▸ **Data records**
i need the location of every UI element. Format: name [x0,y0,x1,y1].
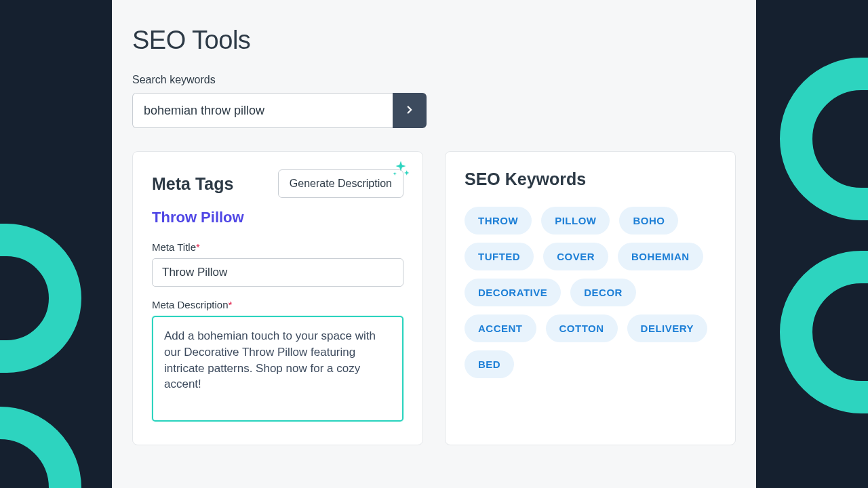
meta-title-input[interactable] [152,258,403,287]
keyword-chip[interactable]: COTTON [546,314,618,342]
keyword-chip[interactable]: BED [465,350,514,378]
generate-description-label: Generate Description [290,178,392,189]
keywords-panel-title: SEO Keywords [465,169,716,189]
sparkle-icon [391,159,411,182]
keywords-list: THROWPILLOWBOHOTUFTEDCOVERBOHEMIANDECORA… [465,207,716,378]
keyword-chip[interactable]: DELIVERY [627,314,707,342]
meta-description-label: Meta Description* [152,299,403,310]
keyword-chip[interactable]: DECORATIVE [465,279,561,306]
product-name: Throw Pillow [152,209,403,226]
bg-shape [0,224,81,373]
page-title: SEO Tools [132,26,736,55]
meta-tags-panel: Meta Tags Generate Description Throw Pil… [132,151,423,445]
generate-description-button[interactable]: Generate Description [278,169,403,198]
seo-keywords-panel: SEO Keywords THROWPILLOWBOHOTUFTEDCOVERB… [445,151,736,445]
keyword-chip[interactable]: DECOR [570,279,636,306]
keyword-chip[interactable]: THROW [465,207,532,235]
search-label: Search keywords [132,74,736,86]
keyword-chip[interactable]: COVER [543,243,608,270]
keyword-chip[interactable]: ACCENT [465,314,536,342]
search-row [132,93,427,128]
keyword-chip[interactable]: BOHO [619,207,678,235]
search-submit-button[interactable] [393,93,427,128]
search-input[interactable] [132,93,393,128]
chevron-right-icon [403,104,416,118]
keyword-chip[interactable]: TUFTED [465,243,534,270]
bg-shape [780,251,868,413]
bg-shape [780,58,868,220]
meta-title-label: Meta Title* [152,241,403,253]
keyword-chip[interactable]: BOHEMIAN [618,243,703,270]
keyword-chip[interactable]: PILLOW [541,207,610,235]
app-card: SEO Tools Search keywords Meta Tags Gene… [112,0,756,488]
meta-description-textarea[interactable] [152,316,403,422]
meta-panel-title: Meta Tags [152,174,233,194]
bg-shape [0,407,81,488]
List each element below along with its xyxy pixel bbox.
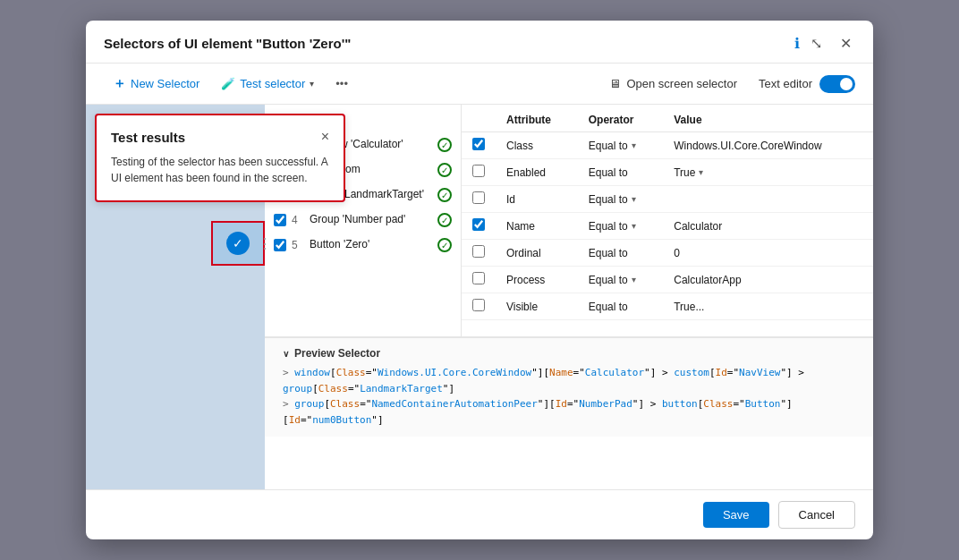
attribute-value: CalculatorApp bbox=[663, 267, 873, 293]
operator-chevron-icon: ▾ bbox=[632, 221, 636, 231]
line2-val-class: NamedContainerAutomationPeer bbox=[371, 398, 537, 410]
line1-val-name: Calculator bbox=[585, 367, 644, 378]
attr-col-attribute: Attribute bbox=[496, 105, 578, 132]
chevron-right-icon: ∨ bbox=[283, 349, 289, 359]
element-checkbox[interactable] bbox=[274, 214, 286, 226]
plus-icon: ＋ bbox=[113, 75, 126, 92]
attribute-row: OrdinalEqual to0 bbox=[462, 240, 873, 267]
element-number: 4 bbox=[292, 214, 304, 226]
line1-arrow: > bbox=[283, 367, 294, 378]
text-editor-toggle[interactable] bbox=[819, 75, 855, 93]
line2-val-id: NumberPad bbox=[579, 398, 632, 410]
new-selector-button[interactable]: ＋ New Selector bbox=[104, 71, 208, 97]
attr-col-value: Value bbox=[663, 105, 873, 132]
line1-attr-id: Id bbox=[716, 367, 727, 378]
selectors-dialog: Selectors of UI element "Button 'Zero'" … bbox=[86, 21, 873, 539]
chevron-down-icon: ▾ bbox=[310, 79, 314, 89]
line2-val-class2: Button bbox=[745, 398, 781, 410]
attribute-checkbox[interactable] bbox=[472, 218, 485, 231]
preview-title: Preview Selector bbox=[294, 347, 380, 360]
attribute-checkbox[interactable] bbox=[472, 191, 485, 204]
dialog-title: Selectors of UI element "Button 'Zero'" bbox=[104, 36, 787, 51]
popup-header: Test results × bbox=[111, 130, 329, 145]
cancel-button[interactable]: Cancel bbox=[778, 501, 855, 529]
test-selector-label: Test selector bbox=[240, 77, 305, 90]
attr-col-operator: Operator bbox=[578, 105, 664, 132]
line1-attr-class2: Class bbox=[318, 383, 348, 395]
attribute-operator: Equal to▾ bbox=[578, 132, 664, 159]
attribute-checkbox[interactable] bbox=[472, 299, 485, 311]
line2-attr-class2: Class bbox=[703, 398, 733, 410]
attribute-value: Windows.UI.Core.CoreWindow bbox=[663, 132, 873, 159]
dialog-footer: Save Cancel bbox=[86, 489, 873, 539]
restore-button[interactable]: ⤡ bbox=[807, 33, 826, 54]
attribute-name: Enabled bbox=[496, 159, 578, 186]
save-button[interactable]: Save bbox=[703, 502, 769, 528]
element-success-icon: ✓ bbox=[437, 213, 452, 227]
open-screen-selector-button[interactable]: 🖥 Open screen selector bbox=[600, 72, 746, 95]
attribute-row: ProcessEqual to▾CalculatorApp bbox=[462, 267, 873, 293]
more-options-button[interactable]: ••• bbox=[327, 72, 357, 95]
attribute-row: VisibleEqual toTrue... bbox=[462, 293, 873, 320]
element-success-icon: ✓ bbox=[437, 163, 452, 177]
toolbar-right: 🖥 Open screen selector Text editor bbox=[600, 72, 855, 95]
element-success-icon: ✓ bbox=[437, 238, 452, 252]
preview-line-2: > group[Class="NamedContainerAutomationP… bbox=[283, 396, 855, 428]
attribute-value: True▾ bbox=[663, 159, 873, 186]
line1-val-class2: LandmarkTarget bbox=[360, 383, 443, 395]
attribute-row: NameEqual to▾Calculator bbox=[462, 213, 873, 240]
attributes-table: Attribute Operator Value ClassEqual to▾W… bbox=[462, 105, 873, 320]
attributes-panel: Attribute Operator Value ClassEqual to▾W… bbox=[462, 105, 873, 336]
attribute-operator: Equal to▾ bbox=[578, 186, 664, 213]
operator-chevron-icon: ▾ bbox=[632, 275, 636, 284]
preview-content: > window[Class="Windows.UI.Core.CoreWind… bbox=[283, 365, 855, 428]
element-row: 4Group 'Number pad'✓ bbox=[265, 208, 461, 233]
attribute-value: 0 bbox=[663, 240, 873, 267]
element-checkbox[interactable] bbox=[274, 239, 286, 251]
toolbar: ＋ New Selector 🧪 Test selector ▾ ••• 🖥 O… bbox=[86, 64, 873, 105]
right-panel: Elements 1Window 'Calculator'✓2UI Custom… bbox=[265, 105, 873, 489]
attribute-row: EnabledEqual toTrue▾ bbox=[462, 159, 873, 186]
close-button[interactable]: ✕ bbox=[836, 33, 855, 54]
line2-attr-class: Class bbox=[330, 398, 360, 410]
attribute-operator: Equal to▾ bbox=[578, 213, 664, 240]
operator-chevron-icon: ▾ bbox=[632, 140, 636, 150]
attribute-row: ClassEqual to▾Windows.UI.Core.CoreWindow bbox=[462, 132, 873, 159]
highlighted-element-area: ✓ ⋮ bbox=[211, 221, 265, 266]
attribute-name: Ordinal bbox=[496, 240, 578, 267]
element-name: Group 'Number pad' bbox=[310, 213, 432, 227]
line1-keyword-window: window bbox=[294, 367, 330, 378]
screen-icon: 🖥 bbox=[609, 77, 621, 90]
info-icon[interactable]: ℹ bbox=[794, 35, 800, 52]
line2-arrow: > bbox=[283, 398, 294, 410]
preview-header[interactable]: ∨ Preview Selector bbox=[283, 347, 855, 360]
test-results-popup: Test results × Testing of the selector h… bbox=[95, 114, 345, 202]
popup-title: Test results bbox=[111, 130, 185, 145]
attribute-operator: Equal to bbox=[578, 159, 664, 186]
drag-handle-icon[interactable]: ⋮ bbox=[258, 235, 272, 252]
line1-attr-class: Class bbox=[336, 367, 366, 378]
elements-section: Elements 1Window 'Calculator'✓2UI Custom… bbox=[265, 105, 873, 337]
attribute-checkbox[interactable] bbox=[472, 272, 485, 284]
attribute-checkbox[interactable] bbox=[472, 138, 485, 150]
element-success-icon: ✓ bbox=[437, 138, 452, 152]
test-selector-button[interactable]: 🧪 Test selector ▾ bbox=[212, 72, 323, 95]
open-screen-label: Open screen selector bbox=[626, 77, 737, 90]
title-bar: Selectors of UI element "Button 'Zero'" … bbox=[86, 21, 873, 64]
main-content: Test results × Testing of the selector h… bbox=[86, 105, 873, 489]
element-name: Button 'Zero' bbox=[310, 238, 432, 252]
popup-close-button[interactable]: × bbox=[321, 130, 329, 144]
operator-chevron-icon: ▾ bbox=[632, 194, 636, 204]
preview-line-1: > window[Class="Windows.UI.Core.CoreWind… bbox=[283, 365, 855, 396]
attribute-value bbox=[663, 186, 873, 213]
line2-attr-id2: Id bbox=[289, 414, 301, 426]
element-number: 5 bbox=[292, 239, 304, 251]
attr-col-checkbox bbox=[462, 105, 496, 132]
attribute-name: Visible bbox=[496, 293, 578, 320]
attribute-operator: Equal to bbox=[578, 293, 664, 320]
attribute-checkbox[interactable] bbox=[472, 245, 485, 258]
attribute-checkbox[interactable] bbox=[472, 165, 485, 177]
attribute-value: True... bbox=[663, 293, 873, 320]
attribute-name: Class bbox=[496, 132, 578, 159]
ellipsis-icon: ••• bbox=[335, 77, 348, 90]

▸ **Exercise requirements**
Which lines of the data include the word "right"? Copy each one.

▸ **Answer to this task**
chevron-right-icon [403,104,416,118]
chevron-right-icon: ∨ bbox=[283, 349, 289, 359]
toolbar-right: 🖥 Open screen selector Text editor bbox=[600, 72, 855, 95]
right-panel: Elements 1Window 'Calculator'✓2UI Custom… bbox=[265, 105, 873, 489]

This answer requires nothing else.